Here we will load and process multiple MIDI files from a directory to build a dataset of musical notes.

def load_dataset(midi_dir, num_files=50):
    """Load multiple MIDI files into a dataset from nested directories"""

    all_notes = []
    midi_files = []

    # Walk through subdirectories to collect MIDI files
    for root, _, files in os.walk(midi_dir):
        for file in files:
            if file.endswith('.midi') or file.endswith('.mid'):
                midi_files.append(os.path.join(root, file))

    # Limit to the specified number of files
    midi_files = midi_files[:num_files]

    for i, file_path in enumerate(midi_files):
        try:
            notes = midi_to_notes(file_path)
            all_notes.append(notes)
            print(f"Processed {i+1}/{len(midi_files)}: {file_path}")
        except Exception as e:
            print(f"Error processing {file_path}: {e}")

    # Concatenate all notes if there’s any
    if all_notes:
        all_notes = np.concatenate(all_notes)
        return all_notes
    else:
        print("No valid MIDI files were processed.")
        return np.array([])  # Return empty array to prevent crash

notes_dataset = load_dataset(MIDI_DIR, num_files=50)

if len(notes_dataset) > 0:
    print("Total notes in dataset:", len(notes_dataset))
else:
    print("Dataset is empty.")

Output

Code Summary

• load_dataset(midi_dir, num_files=50):
  • This function searches through all subdirectories of the given folder.
  • Finds and processes up to 50 MIDI files using the previously defined midi_to_notes() function.
  • Each file’s note data is appended to a list and then combined into a single NumPy array.
• Error Handling: If any MIDI file fails to process, the error is caught and logged without stopping the program.
• Final Output:
  • If notes were successfully extracted, it prints the total number of notes in the dataset.
  • Otherwise, it indicates that the dataset is empty.

Normalize and Create Sequences

In this section, we will convert the musical notes dataset into input-output sequences to prepare it for training our deep learning model.

def prepare_sequences(notes, n_vocab, sequence_length=50):
    """Prepare input and output sequences for training"""
    # Normalize values
    pitch_min, pitch_max = 0, 128
    vel_min, vel_max = 0, 128
    dur_min, dur_max = notes[:, 2].min(), notes[:, 2].max()
    int_min, int_max = notes[:, 3].min(), notes[:, 3].max()

    normalized_notes = []
    for n in notes:
        normalized_notes.append([
            n[0] / pitch_max,          # Pitch
            n[1] / vel_max,             # Velocity
            (n[2] - dur_min) / (dur_max - dur_min),  # Duration
            (n[3] - int_min) / (int_max - int_min)   # Interval
        ])

    normalized_notes = np.array(normalized_notes)

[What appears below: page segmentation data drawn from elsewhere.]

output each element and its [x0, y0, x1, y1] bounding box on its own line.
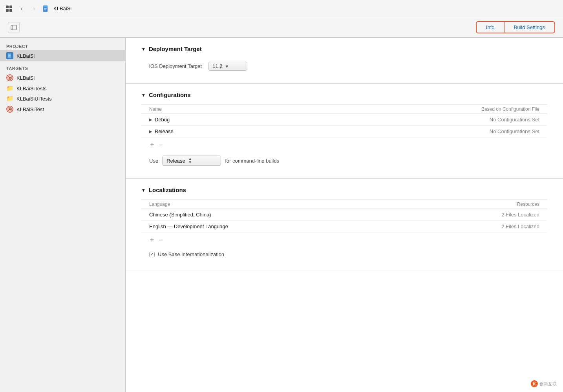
tab-build-settings[interactable]: Build Settings [504, 22, 555, 33]
folder-icon-2: 📁 [6, 95, 13, 102]
config-value-release: No Configurations Set [453, 128, 539, 134]
config-selected-value: Release [166, 158, 185, 164]
deploy-row: iOS Deployment Target 11.2 ▼ [141, 59, 547, 74]
col-value-label: Based on Configuration File [453, 106, 539, 112]
base-internationalization-row: ✓ Use Base Internationalization [141, 247, 547, 261]
watermark-text: 创新互联 [539, 381, 557, 387]
tab-info[interactable]: Info [477, 22, 504, 33]
configurations-section: ▼ Configurations Name Based on Configura… [126, 84, 563, 179]
sidebar-item-target-1[interactable]: 📁 KLBaiSiTests [0, 83, 125, 93]
use-config-row: Use Release ▲ ▼ for command-line builds [141, 152, 547, 169]
forward-button[interactable]: › [30, 4, 38, 13]
watermark-logo: K [531, 380, 538, 387]
col-name-label: Name [149, 106, 453, 112]
config-add-remove-row: + − [141, 137, 547, 152]
folder-icon-1: 📁 [6, 85, 13, 92]
configurations-header: ▼ Configurations [141, 92, 547, 98]
svg-rect-8 [11, 25, 16, 30]
target-icon-0 [6, 74, 13, 81]
svg-rect-1 [9, 5, 12, 8]
base-internationalization-label: Use Base Internationalization [158, 251, 224, 257]
project-section-label: PROJECT [0, 42, 125, 50]
localizations-section: ▼ Localizations Language Resources Chine… [126, 179, 563, 271]
select-arrow-icon: ▼ [225, 64, 229, 69]
inspector-panel-button[interactable] [8, 22, 20, 33]
loc-res-1: 2 Files Localized [469, 223, 539, 229]
tab-group: Info Build Settings [476, 21, 555, 33]
deployment-triangle[interactable]: ▼ [141, 47, 146, 51]
deployment-target-title: Deployment Target [149, 46, 202, 52]
loc-col-res-label: Resources [469, 201, 539, 207]
configurations-triangle[interactable]: ▼ [141, 93, 146, 97]
loc-add-remove-row: + − [141, 233, 547, 247]
config-row-release[interactable]: ▶ Release No Configurations Set [141, 126, 547, 137]
loc-lang-1: English — Development Language [149, 223, 469, 229]
ios-version-value: 11.2 [212, 63, 222, 69]
for-builds-label: for command-line builds [225, 158, 279, 164]
svg-point-16 [9, 77, 11, 79]
toolbar: Info Build Settings [0, 17, 563, 38]
debug-expand-icon: ▶ [149, 117, 152, 122]
loc-col-lang-label: Language [149, 201, 469, 207]
ios-deployment-label: iOS Deployment Target [149, 63, 202, 69]
loc-remove-button[interactable]: − [158, 236, 164, 244]
localizations-title: Localizations [149, 187, 186, 193]
loc-res-0: 2 Files Localized [469, 212, 539, 218]
title-bar: ‹ › KLBaiSi [0, 0, 563, 17]
config-add-button[interactable]: + [149, 141, 155, 148]
sidebar-target-text-3: KLBaiSiTest [16, 106, 44, 112]
loc-table-header: Language Resources [141, 200, 547, 209]
title-bar-title: KLBaiSi [53, 5, 71, 11]
sidebar-item-text-project: KLBaiSi [16, 53, 35, 59]
svg-rect-0 [6, 5, 9, 8]
back-button[interactable]: ‹ [17, 4, 26, 13]
config-name-debug: Debug [155, 117, 453, 123]
project-file-icon [6, 52, 13, 59]
svg-point-19 [9, 108, 11, 110]
svg-rect-5 [43, 5, 48, 7]
loc-row-1[interactable]: English — Development Language 2 Files L… [141, 221, 547, 233]
sidebar-item-target-2[interactable]: 📁 KLBaiSiUITests [0, 93, 125, 104]
sidebar-item-target-3[interactable]: KLBaiSiTest [0, 104, 125, 115]
release-expand-icon: ▶ [149, 129, 152, 134]
config-select[interactable]: Release ▲ ▼ [162, 156, 221, 166]
targets-section-label: TARGETS [0, 64, 125, 72]
deployment-target-header: ▼ Deployment Target [141, 46, 547, 52]
localizations-header: ▼ Localizations [141, 187, 547, 193]
svg-rect-2 [6, 9, 9, 12]
loc-row-0[interactable]: Chinese (Simplified, China) 2 Files Loca… [141, 209, 547, 221]
stepper-arrows-icon: ▲ ▼ [188, 157, 192, 164]
sidebar-target-text-2: KLBaiSiUITests [16, 96, 52, 102]
ios-version-select[interactable]: 11.2 ▼ [208, 62, 247, 71]
config-name-release: Release [155, 128, 453, 134]
target-icon-3 [6, 106, 13, 113]
config-value-debug: No Configurations Set [453, 117, 539, 123]
loc-lang-0: Chinese (Simplified, China) [149, 212, 469, 218]
configurations-title: Configurations [149, 92, 191, 98]
content-area: ▼ Deployment Target iOS Deployment Targe… [126, 38, 563, 392]
loc-add-button[interactable]: + [149, 236, 155, 244]
localizations-triangle[interactable]: ▼ [141, 188, 146, 192]
sidebar: PROJECT KLBaiSi TARGETS KL [0, 38, 126, 392]
deployment-target-section: ▼ Deployment Target iOS Deployment Targe… [126, 38, 563, 84]
sidebar-item-target-0[interactable]: KLBaiSi [0, 72, 125, 83]
watermark: K 创新互联 [531, 380, 557, 387]
config-remove-button[interactable]: − [158, 141, 164, 148]
file-icon [42, 5, 49, 13]
grid-icon[interactable] [5, 4, 13, 13]
svg-rect-3 [9, 9, 12, 12]
sidebar-target-text-0: KLBaiSi [16, 75, 35, 81]
sidebar-target-text-1: KLBaiSiTests [16, 86, 47, 92]
config-row-debug[interactable]: ▶ Debug No Configurations Set [141, 114, 547, 126]
configurations-table-header: Name Based on Configuration File [141, 104, 547, 114]
use-label: Use [149, 158, 158, 164]
sidebar-item-klbaisi-project[interactable]: KLBaiSi [0, 50, 125, 61]
main-layout: PROJECT KLBaiSi TARGETS KL [0, 38, 563, 392]
base-internationalization-checkbox[interactable]: ✓ [149, 252, 155, 257]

    # Create input/output sequences
    network_input = []
    network_output = []

    for i in range(len(normalized_notes) - sequence_length):
        sequence_in = normalized_notes[i:i + sequence_length]
        sequence_out = normalized_notes[i + sequence_length]
        network_input.append(sequence_in)
        network_output.append(sequence_out)

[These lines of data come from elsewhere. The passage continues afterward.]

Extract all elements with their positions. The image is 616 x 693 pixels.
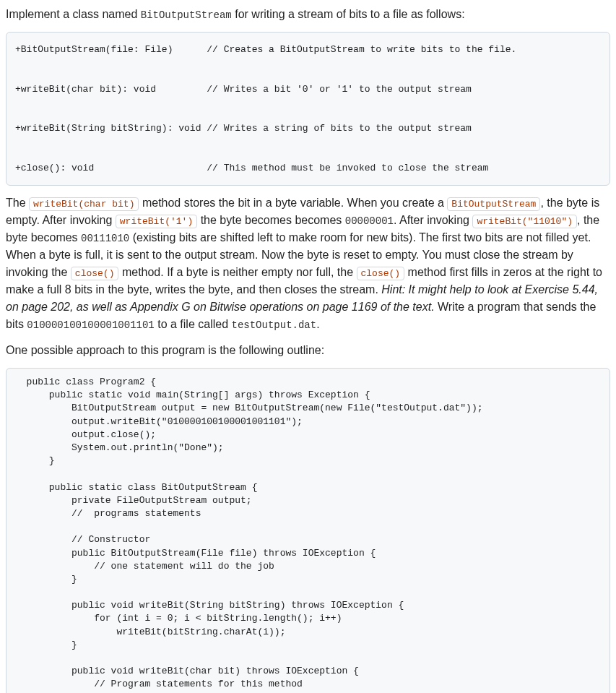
text: The — [6, 197, 29, 209]
text: to a file called — [155, 318, 232, 330]
code-close-2: close() — [357, 267, 405, 280]
intro-text-prefix: Implement a class named — [6, 8, 141, 20]
code-byte-00111010: 00111010 — [81, 233, 129, 244]
text: . After invoking — [394, 214, 472, 226]
code-bitoutputstream: BitOutputStream — [447, 197, 540, 211]
code-filename: testOutput.dat — [232, 319, 317, 331]
code-writebit-1: writeBit('1') — [116, 215, 197, 228]
text: . — [316, 318, 319, 330]
code-close-1: close() — [71, 267, 119, 280]
intro-paragraph: Implement a class named BitOutputStream … — [6, 6, 610, 23]
code-bitstring: 010000100100001001101 — [27, 319, 154, 331]
api-code-block: +BitOutputStream(file: File) // Creates … — [6, 32, 610, 186]
outline-code-block: public class Program2 { public static vo… — [6, 368, 610, 693]
code-byte-00000001: 00000001 — [345, 215, 394, 227]
code-writebit-char: writeBit(char bit) — [29, 197, 139, 211]
text: method stores the bit in a byte variable… — [139, 197, 447, 209]
approach-paragraph: One possible approach to this program is… — [6, 342, 610, 359]
intro-text-suffix: for writing a stream of bits to a file a… — [232, 8, 465, 20]
text: the byte becomes becomes — [197, 214, 345, 226]
text: method. If a byte is neither empty nor f… — [118, 266, 356, 278]
code-writebit-11010: writeBit("11010") — [472, 215, 577, 228]
intro-classname: BitOutputStream — [141, 9, 232, 21]
explanation-paragraph: The writeBit(char bit) method stores the… — [6, 194, 610, 333]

    return np.array(network_input), np.array(network_output)

# Prepare sequences
sequence_length = 50
n_vocab = 128  # For pitch (0-127)
X, y = prepare_sequences(notes_dataset, n_vocab, sequence_length)
print("Input shape:", X.shape)
print("Output shape:", y.shape)

Output

Code Summary

• prepare_sequences(notes, n_vocab, sequence_length=50):
  • It normalizes the note data (pitch, velocity, duration, interval) to scale values between 0 and 1.
  • Generates sequences:
    • Each input sequence contains a fixed number of notes (sequence_length, default is 50).
    • The output is the note that comes immediately after the input sequence.
  • This structure helps train models to predict the next note in a sequence.
• Usage:
  • The function is called with the note dataset and a vocabulary size (n_vocab).
  • It prints the shape of the resulting input (X) and output (y) arrays, useful for model training and debugging.

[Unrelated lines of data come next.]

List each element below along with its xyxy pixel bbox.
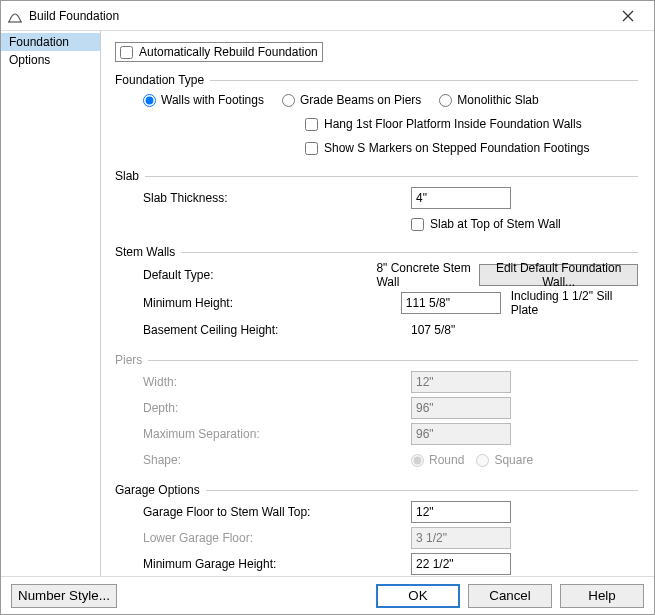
dialog-window: Build Foundation Foundation Options Auto…	[0, 0, 655, 615]
radio-walls-footings[interactable]: Walls with Footings	[143, 93, 264, 107]
check-s-markers[interactable]: Show S Markers on Stepped Foundation Foo…	[305, 141, 590, 155]
group-stem-walls: Stem Walls	[115, 245, 638, 259]
garage-lower-label: Lower Garage Floor:	[115, 531, 411, 545]
radio-label: Walls with Footings	[161, 93, 264, 107]
radio-input[interactable]	[143, 94, 156, 107]
radio-input	[476, 454, 489, 467]
radio-label: Square	[494, 453, 533, 467]
auto-rebuild-label: Automatically Rebuild Foundation	[139, 45, 318, 59]
radio-label: Round	[429, 453, 464, 467]
sidebar-item-label: Options	[9, 53, 50, 67]
min-height-suffix: Including 1 1/2" Sill Plate	[511, 289, 638, 317]
edit-default-wall-button[interactable]: Edit Default Foundation Wall...	[479, 264, 638, 286]
group-slab: Slab	[115, 169, 638, 183]
radio-input[interactable]	[439, 94, 452, 107]
check-label: Show S Markers on Stepped Foundation Foo…	[324, 141, 590, 155]
check-label: Slab at Top of Stem Wall	[430, 217, 561, 231]
check-input[interactable]	[305, 118, 318, 131]
sidebar-item-label: Foundation	[9, 35, 69, 49]
ok-button[interactable]: OK	[376, 584, 460, 608]
group-garage: Garage Options	[115, 483, 638, 497]
close-button[interactable]	[608, 10, 648, 22]
check-input[interactable]	[305, 142, 318, 155]
sidebar-item-foundation[interactable]: Foundation	[1, 33, 100, 51]
basement-label: Basement Ceiling Height:	[115, 323, 411, 337]
auto-rebuild-input[interactable]	[120, 46, 133, 59]
slab-thickness-input[interactable]	[411, 187, 511, 209]
auto-rebuild-checkbox[interactable]: Automatically Rebuild Foundation	[115, 42, 323, 62]
min-height-input[interactable]	[401, 292, 501, 314]
garage-min-height-label: Minimum Garage Height:	[115, 557, 411, 571]
check-input[interactable]	[411, 218, 424, 231]
button-label: Cancel	[489, 588, 531, 603]
button-label: Edit Default Foundation Wall...	[488, 261, 629, 289]
button-label: Number Style...	[18, 588, 110, 603]
pier-maxsep-input	[411, 423, 511, 445]
dialog-body: Foundation Options Automatically Rebuild…	[1, 31, 654, 576]
slab-thickness-label: Slab Thickness:	[115, 191, 411, 205]
pier-depth-label: Depth:	[115, 401, 411, 415]
garage-min-height-input[interactable]	[411, 553, 511, 575]
group-label: Piers	[115, 353, 148, 367]
group-label: Garage Options	[115, 483, 206, 497]
radio-input	[411, 454, 424, 467]
group-label: Foundation Type	[115, 73, 210, 87]
group-piers: Piers	[115, 353, 638, 367]
content-panel: Automatically Rebuild Foundation Foundat…	[101, 31, 654, 576]
check-label: Hang 1st Floor Platform Inside Foundatio…	[324, 117, 582, 131]
app-arch-icon	[7, 8, 23, 24]
radio-input[interactable]	[282, 94, 295, 107]
footer: Number Style... OK Cancel Help	[1, 576, 654, 614]
check-hang-1st-floor[interactable]: Hang 1st Floor Platform Inside Foundatio…	[305, 117, 582, 131]
garage-floor-top-input[interactable]	[411, 501, 511, 523]
pier-depth-input	[411, 397, 511, 419]
sidebar-item-options[interactable]: Options	[1, 51, 100, 69]
group-label: Slab	[115, 169, 145, 183]
button-label: Help	[588, 588, 615, 603]
radio-monolithic-slab[interactable]: Monolithic Slab	[439, 93, 538, 107]
number-style-button[interactable]: Number Style...	[11, 584, 117, 608]
check-slab-top-stem[interactable]: Slab at Top of Stem Wall	[411, 217, 561, 231]
radio-label: Monolithic Slab	[457, 93, 538, 107]
radio-grade-beams[interactable]: Grade Beams on Piers	[282, 93, 421, 107]
pier-width-label: Width:	[115, 375, 411, 389]
help-button[interactable]: Help	[560, 584, 644, 608]
radio-shape-square: Square	[476, 453, 533, 467]
group-foundation-type: Foundation Type	[115, 73, 638, 87]
radio-shape-round: Round	[411, 453, 464, 467]
min-height-label: Minimum Height:	[115, 296, 401, 310]
sidebar: Foundation Options	[1, 31, 101, 576]
default-type-label: Default Type:	[115, 268, 376, 282]
button-label: OK	[408, 588, 427, 603]
group-label: Stem Walls	[115, 245, 181, 259]
pier-width-input	[411, 371, 511, 393]
pier-maxsep-label: Maximum Separation:	[115, 427, 411, 441]
default-type-value: 8" Concrete Stem Wall	[376, 261, 479, 289]
garage-floor-top-label: Garage Floor to Stem Wall Top:	[115, 505, 411, 519]
basement-value: 107 5/8"	[411, 323, 455, 337]
titlebar: Build Foundation	[1, 1, 654, 31]
garage-lower-input	[411, 527, 511, 549]
pier-shape-label: Shape:	[115, 453, 411, 467]
radio-label: Grade Beams on Piers	[300, 93, 421, 107]
window-title: Build Foundation	[29, 9, 608, 23]
cancel-button[interactable]: Cancel	[468, 584, 552, 608]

Create The Deep Learning Model

Now we will create a deep learning model using LSTM (Long Short-Term Memory) layers, which are good at learning patterns in sequences, like a series of musical notes.

def create_model(input_shape, n_vocab):
    """Create the LSTM model"""
    model = models.Sequential([
        layers.LSTM(256, input_shape=input_shape, return_sequences=True),
        layers.Dropout(0.3),
        layers.LSTM(256),
        layers.Dense(256, activation='relu'),
        layers.Dropout(0.3),
        layers.Dense(4)  # Predicts pitch, velocity, duration, interval
    ])

    model.compile(
        loss='mse',
        optimizer='adam',
        metrics=['accuracy']
    )

    return model

# Create model
input_shape = (X.shape[1], X.shape[2])
model = create_model(input_shape, n_vocab)
model.summary()

Output

Code Summary

create_model(input_shape, n_vocab):

• Builds a sequential model using:
  • Two LSTM layers (each with 256 units) to understand patterns in note sequences.
  • Dropout layers (0.3) to prevent overfitting during training.
  • A Dense layer with 256 neurons and ReLU activation to process the output from the LSTMs.
  • A final Dense layer with 4 units to predict the next note’s pitch, velocity, duration, and interval.
• The model uses mean squared error (MSE) as the loss function (suitable for predicting numerical values) and the Adam optimizer for training.

Usage:

• The model is created using the input shape of the dataset.
• model.summary() prints the structure of the model, showing each layer and the number of parameters.

Train the Model

Here, we will train our AI model and monitor all the activities.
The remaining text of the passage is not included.